Edited, with an Introduction, by Jessica Amanda Salmonson
Jacket art by Deborah McMillion-Nering
Prior to her withdrawal from literary life in the 1920s, Georgia Wood Pangborn (1872–1955) was perhaps one of the finest American supernaturalists of her day. Her writing in the genre was compared, during her heyday, with that of Algernon Blackwood, and occurred at a time when Victorian and Edwardian ghost stories were giving way to more psychological terrors. Pangborn's tales avoid predictability, depending instead on subtlety and style, and her work has worn well over the decades, in common with the finest supernatural tales. For a time she was a household name; yet when she ceased writing, her fame quickly evaporated, leaving her work almost completely forgotten today.

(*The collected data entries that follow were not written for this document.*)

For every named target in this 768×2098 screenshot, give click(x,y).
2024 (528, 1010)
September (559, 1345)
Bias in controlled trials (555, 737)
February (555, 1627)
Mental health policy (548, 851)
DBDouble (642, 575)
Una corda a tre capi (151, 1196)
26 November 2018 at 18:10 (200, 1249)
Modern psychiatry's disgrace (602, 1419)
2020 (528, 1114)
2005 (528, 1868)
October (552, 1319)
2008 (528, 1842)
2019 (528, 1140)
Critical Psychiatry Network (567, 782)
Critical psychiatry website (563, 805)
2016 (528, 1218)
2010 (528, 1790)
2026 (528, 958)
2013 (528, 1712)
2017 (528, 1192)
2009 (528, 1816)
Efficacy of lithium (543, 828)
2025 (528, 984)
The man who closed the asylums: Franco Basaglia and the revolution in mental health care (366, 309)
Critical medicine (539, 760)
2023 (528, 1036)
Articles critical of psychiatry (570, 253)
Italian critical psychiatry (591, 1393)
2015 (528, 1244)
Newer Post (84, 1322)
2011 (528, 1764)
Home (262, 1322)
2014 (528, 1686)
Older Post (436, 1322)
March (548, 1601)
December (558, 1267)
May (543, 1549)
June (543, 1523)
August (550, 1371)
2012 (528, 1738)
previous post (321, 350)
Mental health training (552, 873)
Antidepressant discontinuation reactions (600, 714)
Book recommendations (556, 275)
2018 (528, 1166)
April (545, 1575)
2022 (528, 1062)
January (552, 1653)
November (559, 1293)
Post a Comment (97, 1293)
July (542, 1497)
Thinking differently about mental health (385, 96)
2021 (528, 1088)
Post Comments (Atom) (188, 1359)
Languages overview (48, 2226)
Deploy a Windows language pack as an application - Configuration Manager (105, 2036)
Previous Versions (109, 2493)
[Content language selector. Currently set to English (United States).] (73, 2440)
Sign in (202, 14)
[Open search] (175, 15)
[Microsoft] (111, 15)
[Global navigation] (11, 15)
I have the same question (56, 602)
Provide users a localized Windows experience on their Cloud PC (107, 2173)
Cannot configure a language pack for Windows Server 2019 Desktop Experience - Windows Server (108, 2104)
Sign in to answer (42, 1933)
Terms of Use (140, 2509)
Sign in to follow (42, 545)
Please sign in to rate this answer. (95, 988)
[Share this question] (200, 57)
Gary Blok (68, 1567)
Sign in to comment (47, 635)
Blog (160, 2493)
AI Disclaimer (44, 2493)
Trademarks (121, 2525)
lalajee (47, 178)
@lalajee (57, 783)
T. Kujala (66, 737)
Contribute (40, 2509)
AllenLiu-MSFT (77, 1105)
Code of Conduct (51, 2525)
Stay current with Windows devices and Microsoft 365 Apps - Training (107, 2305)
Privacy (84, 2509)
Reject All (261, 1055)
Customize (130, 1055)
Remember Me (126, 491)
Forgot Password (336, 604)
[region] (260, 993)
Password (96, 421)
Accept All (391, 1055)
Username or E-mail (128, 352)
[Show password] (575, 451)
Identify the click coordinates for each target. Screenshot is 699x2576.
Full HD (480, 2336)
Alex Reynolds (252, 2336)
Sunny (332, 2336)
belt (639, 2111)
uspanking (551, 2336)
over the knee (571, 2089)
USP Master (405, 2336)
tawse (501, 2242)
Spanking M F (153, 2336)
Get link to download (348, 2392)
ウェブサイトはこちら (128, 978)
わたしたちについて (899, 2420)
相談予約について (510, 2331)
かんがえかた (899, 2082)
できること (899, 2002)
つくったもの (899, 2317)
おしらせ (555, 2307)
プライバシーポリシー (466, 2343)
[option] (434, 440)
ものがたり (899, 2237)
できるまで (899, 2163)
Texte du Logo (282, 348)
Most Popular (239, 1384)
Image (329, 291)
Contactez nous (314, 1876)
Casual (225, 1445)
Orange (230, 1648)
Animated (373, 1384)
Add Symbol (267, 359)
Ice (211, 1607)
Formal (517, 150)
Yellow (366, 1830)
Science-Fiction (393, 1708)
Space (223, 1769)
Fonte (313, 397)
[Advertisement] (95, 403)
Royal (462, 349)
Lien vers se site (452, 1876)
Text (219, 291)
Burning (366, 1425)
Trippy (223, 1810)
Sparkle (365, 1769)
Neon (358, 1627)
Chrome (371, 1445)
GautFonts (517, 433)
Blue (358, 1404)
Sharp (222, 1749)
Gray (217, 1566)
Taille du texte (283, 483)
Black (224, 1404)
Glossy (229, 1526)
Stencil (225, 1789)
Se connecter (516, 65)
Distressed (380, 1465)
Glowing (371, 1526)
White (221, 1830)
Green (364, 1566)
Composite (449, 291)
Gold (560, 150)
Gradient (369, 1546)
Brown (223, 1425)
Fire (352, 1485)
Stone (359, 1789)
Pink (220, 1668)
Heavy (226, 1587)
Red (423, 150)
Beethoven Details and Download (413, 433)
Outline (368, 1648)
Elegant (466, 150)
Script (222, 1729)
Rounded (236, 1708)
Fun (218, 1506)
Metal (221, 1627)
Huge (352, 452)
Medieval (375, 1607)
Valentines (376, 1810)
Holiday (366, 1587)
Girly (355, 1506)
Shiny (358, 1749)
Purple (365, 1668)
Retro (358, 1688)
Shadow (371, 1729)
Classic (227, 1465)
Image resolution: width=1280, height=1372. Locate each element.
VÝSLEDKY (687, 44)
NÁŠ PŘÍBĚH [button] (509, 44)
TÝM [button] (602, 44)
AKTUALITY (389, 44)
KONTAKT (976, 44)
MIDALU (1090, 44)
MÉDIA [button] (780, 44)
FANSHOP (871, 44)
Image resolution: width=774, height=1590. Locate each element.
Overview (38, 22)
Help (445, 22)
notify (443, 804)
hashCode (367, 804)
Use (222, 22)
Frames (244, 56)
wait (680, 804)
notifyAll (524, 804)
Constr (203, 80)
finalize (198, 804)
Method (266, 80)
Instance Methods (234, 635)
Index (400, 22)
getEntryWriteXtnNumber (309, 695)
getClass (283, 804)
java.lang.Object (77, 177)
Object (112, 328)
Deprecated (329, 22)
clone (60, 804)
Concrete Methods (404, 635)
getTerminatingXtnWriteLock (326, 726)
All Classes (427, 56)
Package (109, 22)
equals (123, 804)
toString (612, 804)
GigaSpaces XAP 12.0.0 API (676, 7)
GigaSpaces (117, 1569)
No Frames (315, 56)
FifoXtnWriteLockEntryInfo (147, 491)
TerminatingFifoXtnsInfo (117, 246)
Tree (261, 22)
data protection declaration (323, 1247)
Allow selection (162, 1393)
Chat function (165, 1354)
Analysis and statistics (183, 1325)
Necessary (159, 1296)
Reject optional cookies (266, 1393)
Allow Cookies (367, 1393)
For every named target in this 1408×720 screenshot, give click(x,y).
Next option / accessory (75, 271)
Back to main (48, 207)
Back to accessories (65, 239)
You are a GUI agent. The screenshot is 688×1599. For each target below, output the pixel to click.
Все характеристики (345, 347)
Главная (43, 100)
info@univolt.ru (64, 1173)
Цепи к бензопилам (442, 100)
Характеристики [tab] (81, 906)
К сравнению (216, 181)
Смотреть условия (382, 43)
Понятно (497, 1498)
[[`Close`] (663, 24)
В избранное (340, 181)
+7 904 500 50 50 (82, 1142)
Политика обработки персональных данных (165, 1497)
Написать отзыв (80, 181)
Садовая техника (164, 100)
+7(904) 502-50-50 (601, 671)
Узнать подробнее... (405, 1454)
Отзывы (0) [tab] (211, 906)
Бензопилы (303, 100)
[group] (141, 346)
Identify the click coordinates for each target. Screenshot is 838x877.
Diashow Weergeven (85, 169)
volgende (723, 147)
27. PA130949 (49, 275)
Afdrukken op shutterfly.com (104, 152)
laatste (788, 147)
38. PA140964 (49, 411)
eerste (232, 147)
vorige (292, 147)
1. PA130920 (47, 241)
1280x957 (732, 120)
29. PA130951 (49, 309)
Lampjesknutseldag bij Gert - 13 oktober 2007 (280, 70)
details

In The Wind at Midnight, Jessica Amanda Salmonson has collected together all of Pangborn's significant writings in the field of the supernatural. The stories reverse many of the conventional clichés of the terror tale, with women and children figuring prominently; perhaps, as Salmonson suggests, this was a response to those other ghost stories, so common at the time, in which women seemed not to figure at all. There is also a recurring theme of madness and suicide, of abandonment and despair, which Salmonson argues may be behind the silence and hostility she encountered when trying to obtain information about Pangborn from the author's family.